Successively to GO information (GO contained by P protein Q63564: 0001669, GO:0016021, GO:0022857, GO: 0030054, GO:0030672, GO:0043195, GO:0055085) concentrate to find in training data and contain these GO information Protein, contains gene ontology GO such as in training set：0001669 protein be Q29108, Q32PB3, Q6AXZ6, Q29016, Q63053, A0JN61, P79136, Q63053, P79136, Q29016, Q6AXZ6, Q32PB3, Q29108, Q63053, Respectively P₁、P₂、…、P₁₄, P₁Label belonging to Q29108 is 1, then δ₁Plus 1, P₂The label that Q32PB3 has is 1,2 and 18, institute With δ₁、δ₂And δ₁₈Plus 1 respectively, P₃It is 1 that Q6AXZ6 has label, then δ₁Plus 1, P₄Q29016 has label 1, then δ₁Plus 1, P₅ Q63053 has label 2,5,6,7,9,18,20, then, δ₂、δ₅、δ₆、δ₇、δ₉、δ₁₈、δ₂₀Plus 1 respectively, P₆The mark that A0JN61 has It is 2 and 18 to sign, then δ₂And δ₁₈Plus 1, until the GO information that P protein Q63564 has is calculated according to the method described above finish, Thus obtain the protein Q63564 containing GO information and describe new method.

Methods described is used in Protein Subcellular multi-tag location prediction, and correlation predictive device predicts that absolute success rate is improved 8%。
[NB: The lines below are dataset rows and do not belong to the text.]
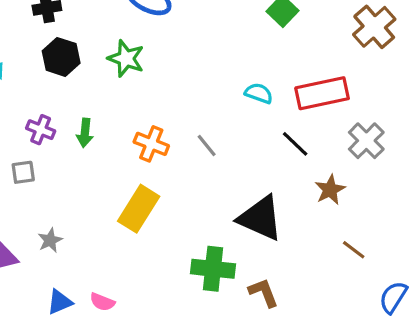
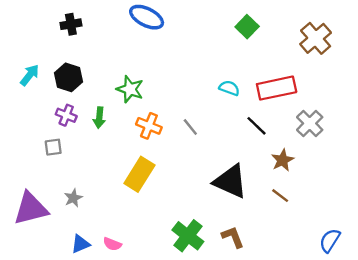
black hexagon: (61, 57) -> (69, 77), moved
green star: (126, 58) -> (130, 89), moved
brown line: (354, 250) -> (280, 196), moved
green cross: (213, 269) -> (188, 236), moved, turned 32

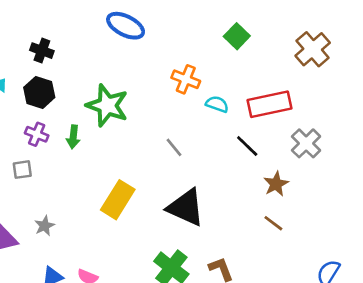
black cross: (71, 24) -> (42, 51), moved, turned 30
green star: (130, 89) -> (107, 105), size x1.4
orange cross: (149, 126) -> (186, 79), moved
black triangle: (230, 181) -> (186, 207), moved

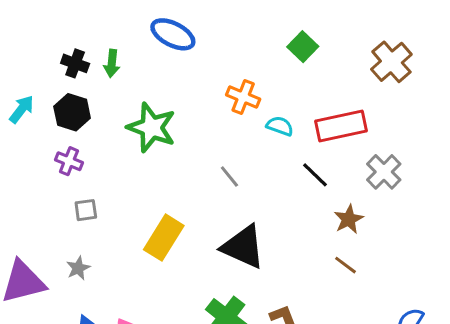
green arrow: (73, 137) -> (112, 63), moved
gray square: (22, 170) -> (86, 210), moved

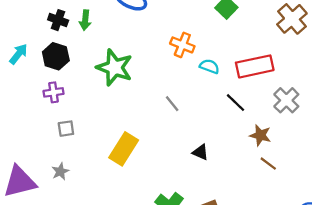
purple cross: (69, 161) -> (54, 92), turned -30
brown star: (349, 219) -> (260, 135), turned -30
black triangle: (243, 247) -> (200, 152), moved, size x0.5
brown line: (346, 265) -> (268, 164), moved

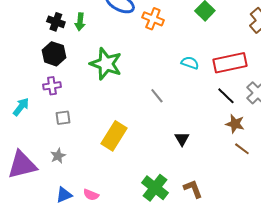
orange cross: (182, 45) -> (153, 19), moved
cyan arrow: (19, 54) -> (21, 107), moved
black line: (235, 103) -> (226, 96), moved
black triangle: (200, 152) -> (182, 139), turned 35

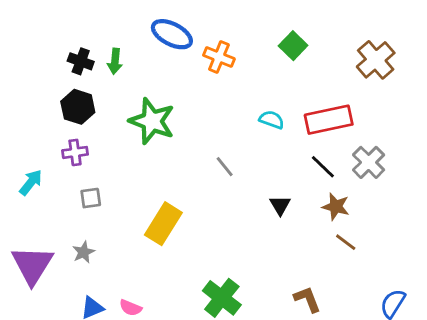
black triangle: (182, 139) -> (280, 205), moved
purple triangle: (22, 165) -> (32, 265), turned -44
brown L-shape: (193, 189) -> (307, 299), moved

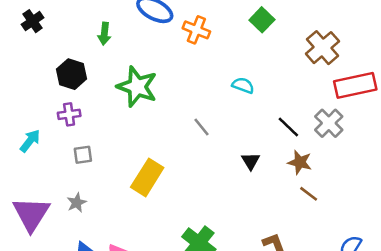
brown cross: (376, 60) -> (322, 48), moved
black cross: (81, 61) -> (32, 21), moved, turned 35
red rectangle: (329, 120) -> (355, 85), moved

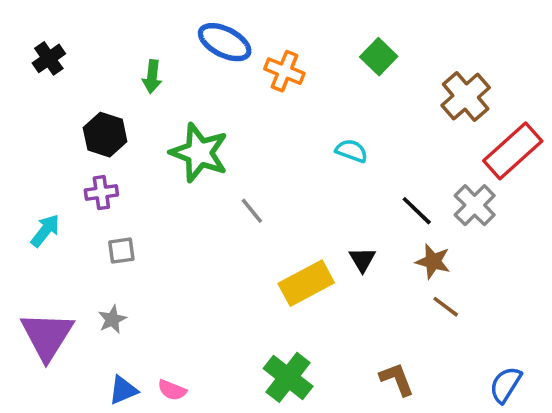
red rectangle: (355, 85) -> (513, 151), turned -30
gray line: (201, 127) -> (252, 211), moved
yellow rectangle: (147, 177) -> (306, 283), moved, turned 30

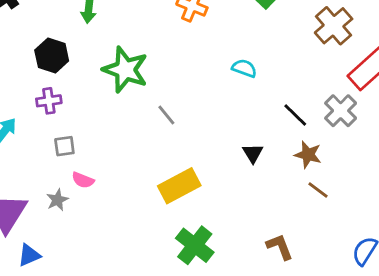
yellow rectangle: (306, 283) -> (179, 186), moved
blue triangle: (123, 390) -> (29, 255), moved
pink semicircle: (172, 390) -> (83, 180), moved

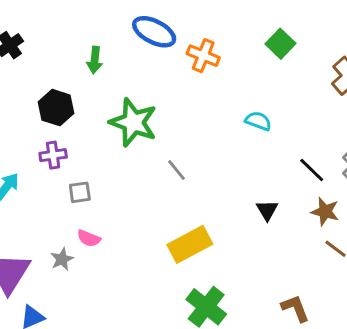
gray square: (64, 146) -> (80, 192), moved

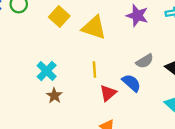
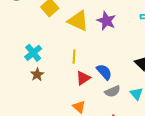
purple star: (137, 16) -> (106, 21), moved
gray semicircle: (145, 61) -> (113, 91), moved

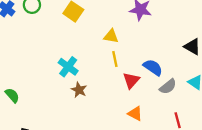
yellow triangle: (78, 21) -> (111, 36), moved, size x0.6

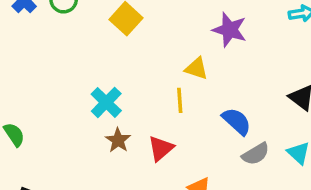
yellow triangle: (111, 36) -> (197, 68), moved
red triangle: (131, 80) -> (161, 148), moved

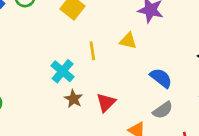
yellow line: (180, 100) -> (92, 51), moved
gray semicircle: (256, 154) -> (163, 110), moved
Presently preferred embodiments of the present invention is the foregoing is only, is not intended to limit the invention, it is all in essence of the invention Any modification, equivalent and improvement made within god and principle etc., should be included within the scope of the present invention.

Claims

1. a kind of new protein sequence method for expressing based on gene ontology information, it is characterised in that comprise the following steps：

δ₁Represent that P protein belongs to first probability of label, δ₂Represent that P protein belongs to second probability of label, successively class Push away, δ_MRepresent that P protein belongs to the probability of m-th label, their initial values are all 0；

δ_i（I=1,2 ..., M）Computational methods it is as follows：

2. the protein sequence method for expressing based on gene ontology information according to claim 1, it is characterised in that：It is described Method is used in Protein Subcellular multi-tag location prediction, and correlation predictive device predicts that absolute success rate improves 5~10%.